Early Single-Site Experience With Transcatheter Tricuspid Valve Replacement

Abstract Objectives This study presents a single-site experience of 5 patients with severe tricuspid regurgitation (TR) who underwent implantation of a novel transcatheter tricuspid valve replacement device. Background Functional TR is the most common etiology of severe TR in the developed world and is associated with unfavorable clinical outcomes. Although numerous transcatheter repair devices are currently in early clinical trials, most result in incomplete degrees of TR reduction and functional improvement. Methods Transcatheter tricuspid valve replacement was performed in 5 patients with compassionate use of the novel GATE System. All patients had computed tomography transthoracic and transesophageal echocardiographic assessment of the tricuspid valve and right heart anatomy. All patients had symptomatic, massive and/or torrential TR at baseline. All patients had a surgical transatrial approach performed with valve implantation guided by fluoroscopy and intraprocedural transesophageal echocardiography. Results Baseline characteristics of the patients showed a substantial burden of comorbidities. All patients had successful implantation of the transcatheter valve, with significant reduction of TR to ≤2+. Baseline poor right ventricular (RV) function measured by global longitudinal strain and RV change in pressure divided by change in time were associated with post-implantation RV failure and poor clinical outcomes in this small group. Four of the 5 patients were followed for 3 to 6 months following the initial implantation and showed evidence of RV remodeling, increased cardiac output, and reduction in New York Heart Association functional class.
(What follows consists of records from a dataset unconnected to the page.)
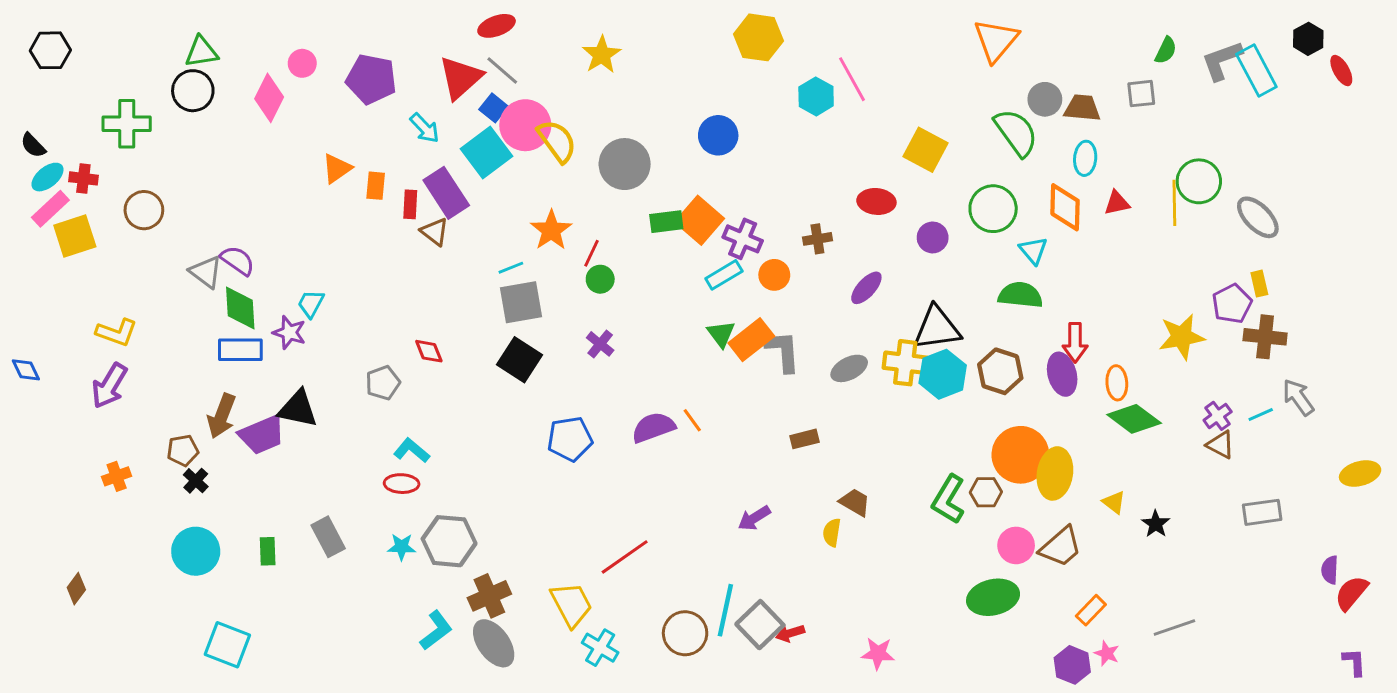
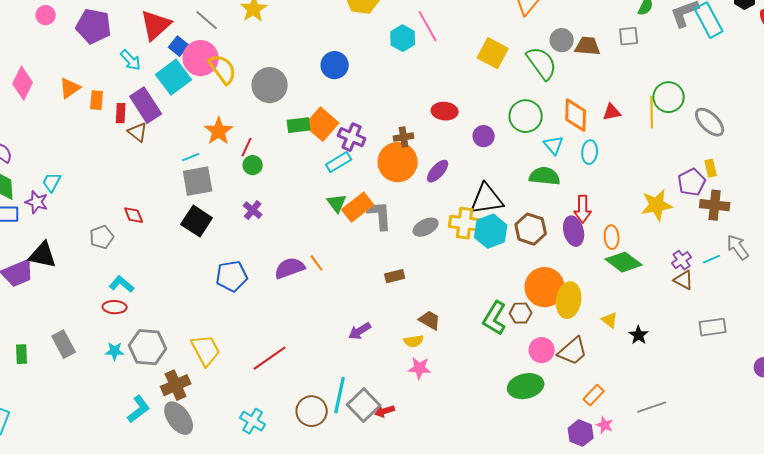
gray line: (502, 71) -> (207, 20), moved
pink diamond: (269, 98) -> (23, 83), moved
yellow square: (925, 150) -> (493, 53), moved
cyan ellipse: (1085, 158) -> (590, 152), moved
orange circle: (774, 275) -> (398, 162), moved, size x1.8
yellow semicircle: (832, 533) -> (414, 341), turned -108
yellow trapezoid: (571, 604) -> (206, 350), moved
pink star: (878, 653) -> (420, 368), moved

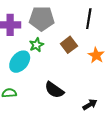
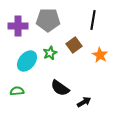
green star: (36, 45) -> (50, 53), moved
black arrow: (90, 105) -> (84, 102), moved

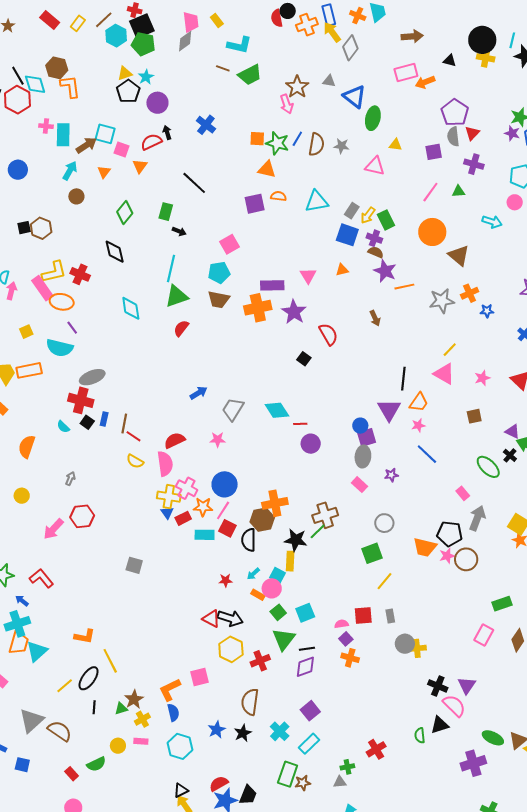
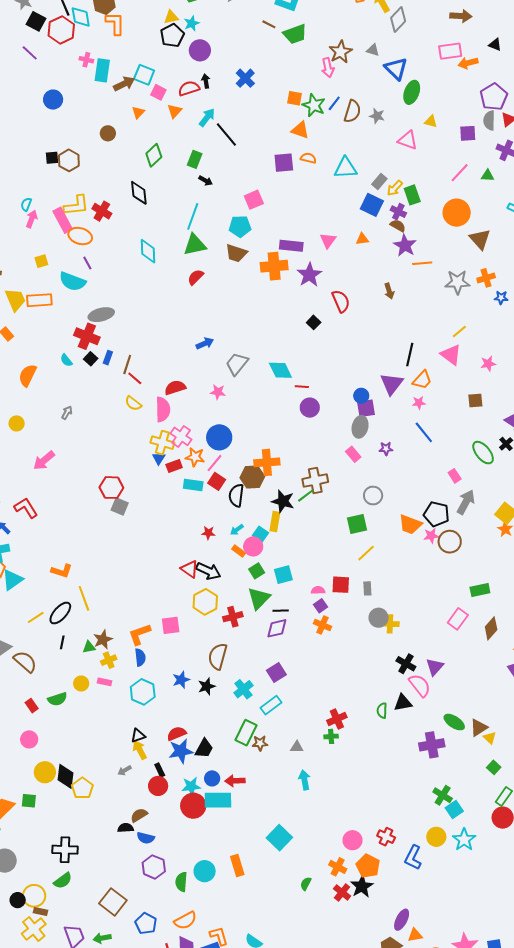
cyan arrow: (70, 171) -> (207, 117), moved
red hexagon: (82, 516) -> (111, 488), moved
green cross: (347, 767) -> (331, 736), moved

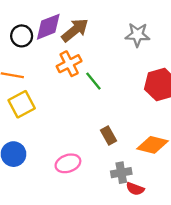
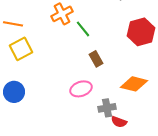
brown rectangle: (108, 136) -> (96, 59), moved
pink ellipse: (68, 163) -> (81, 89), moved

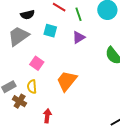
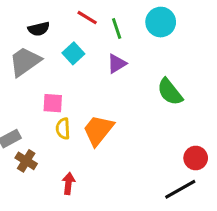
cyan square: (50, 31) -> (73, 53), turned 32
pink square: (37, 63) -> (53, 103), turned -32
yellow semicircle: (32, 87) -> (63, 129), moved

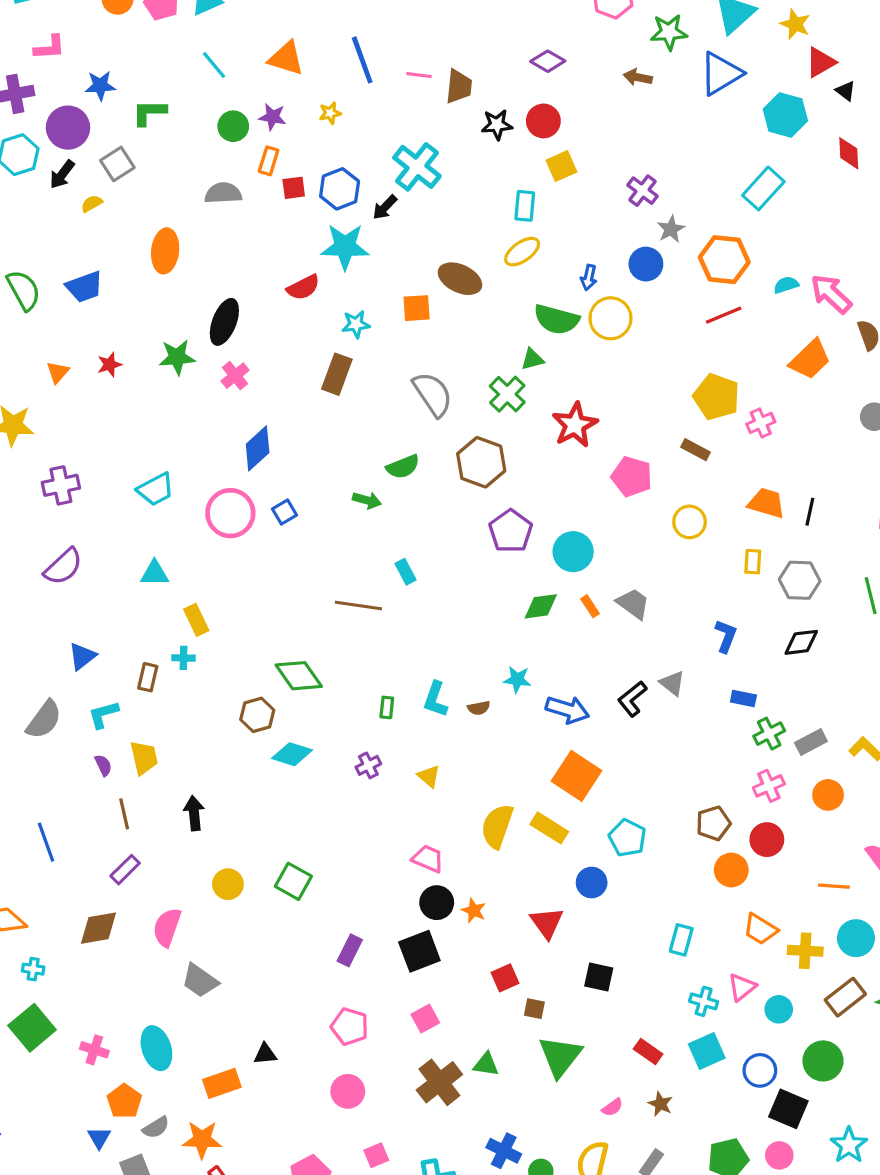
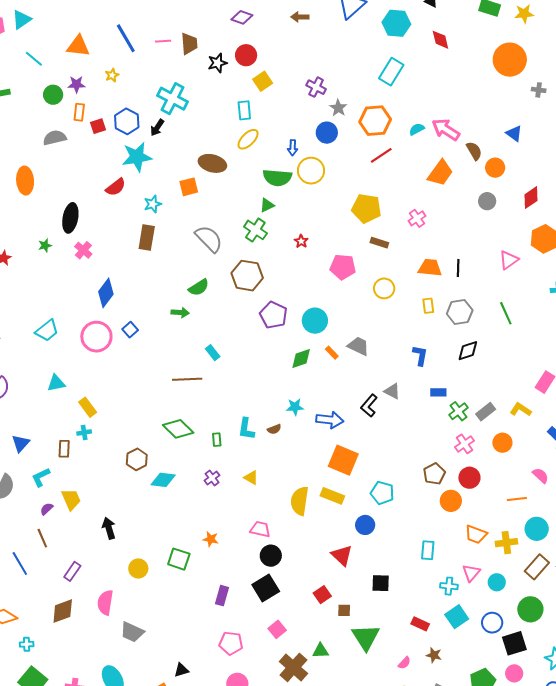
green star: (177, 357) -> (45, 245), size x0.6
yellow pentagon: (716, 397) -> (366, 208), moved
red star: (575, 425) -> (301, 241), size x0.5
green diamond: (299, 676) -> (178, 429), moved
purple semicircle: (103, 765) -> (47, 509), turned -96
brown line: (124, 814) -> (42, 538), moved
orange star: (474, 910) -> (211, 539), moved
black square: (788, 1109) -> (514, 643), turned -30

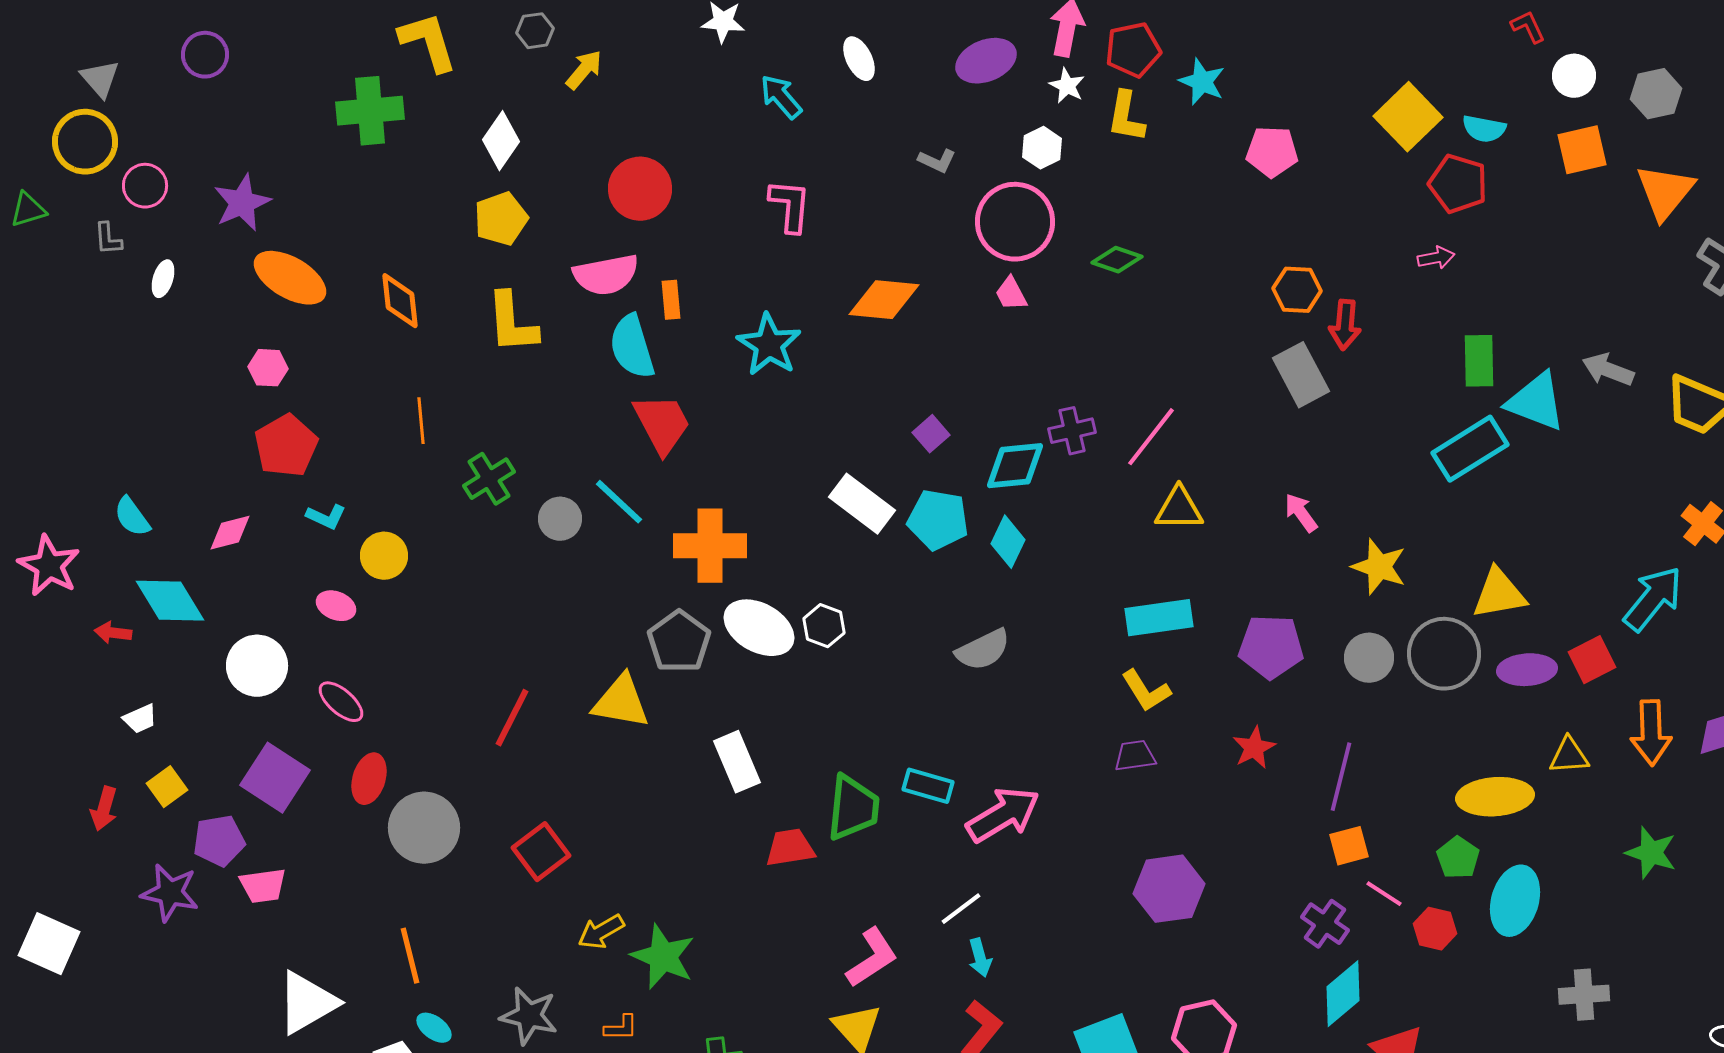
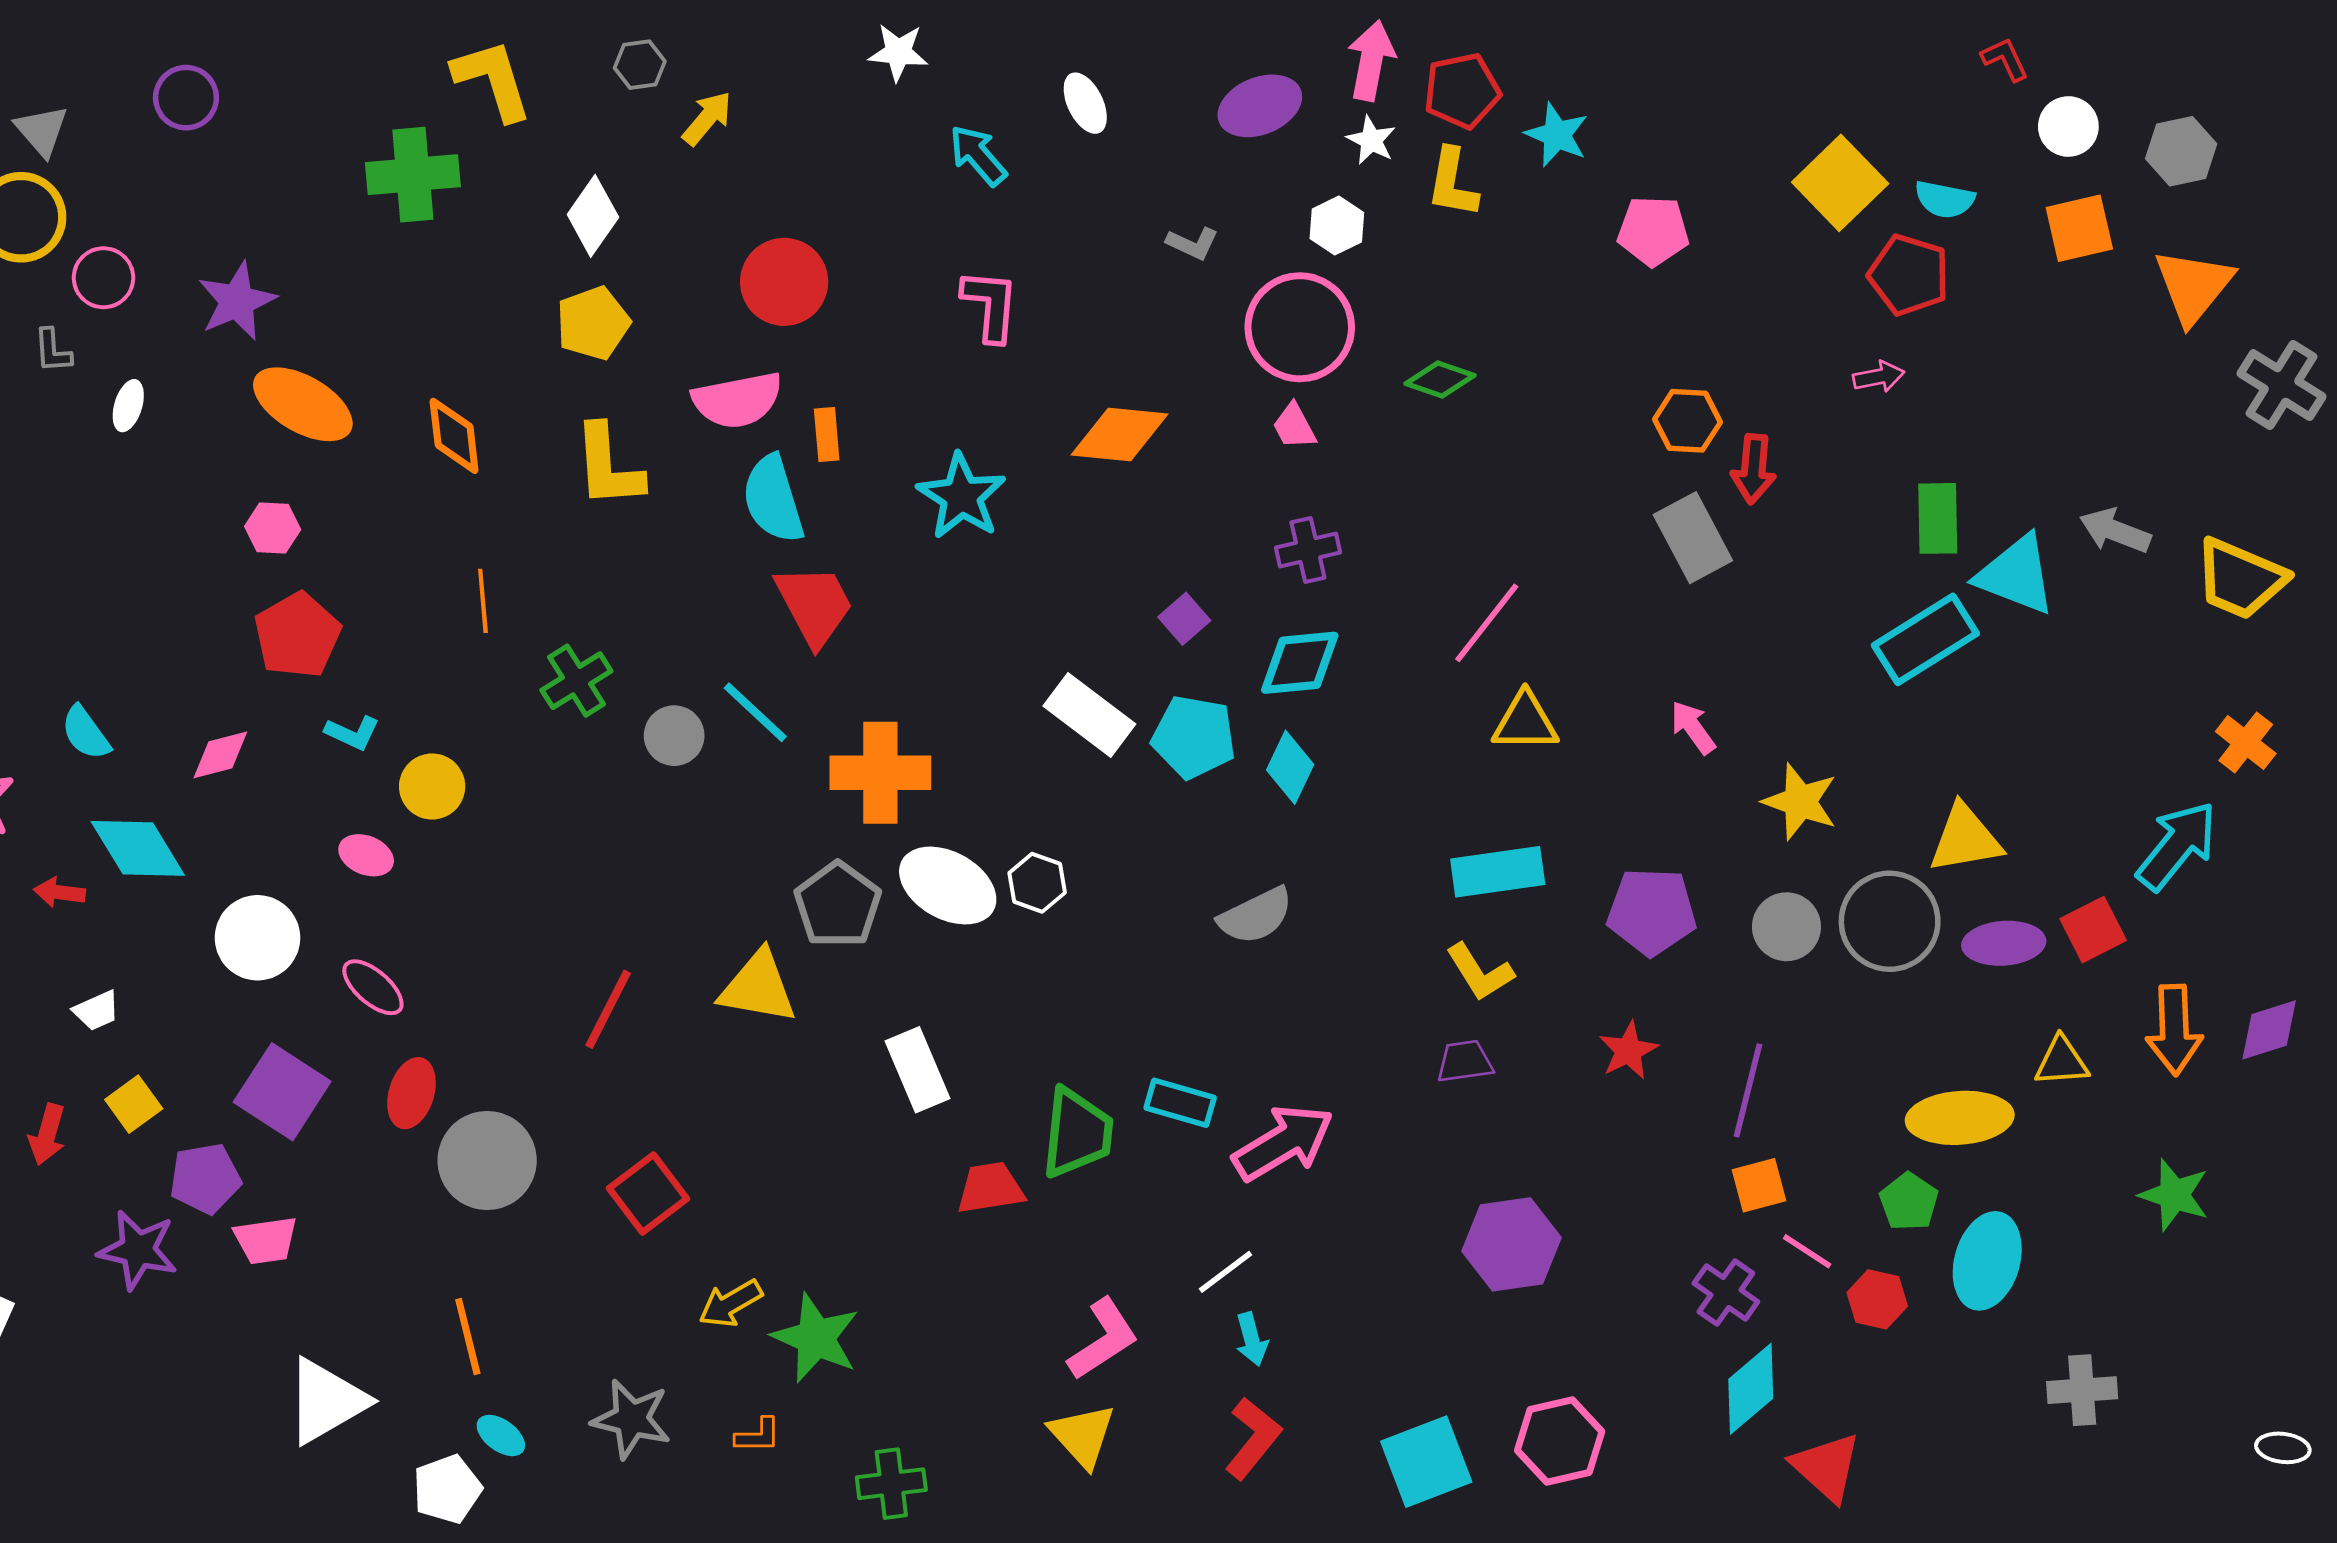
purple cross: (1072, 431) -> (1308, 550), moved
Conclusions Implantation of a first-generation TTVR device was technically feasible in patients with more than severe TR. Transcatheter tricuspid valve replacement was associated with RV remodeling, increased cardiac output, and improvement in New York Heart Association functional class in most patients. Further studies are needed to refine patient population selection for this device and to determine long-term outcomes.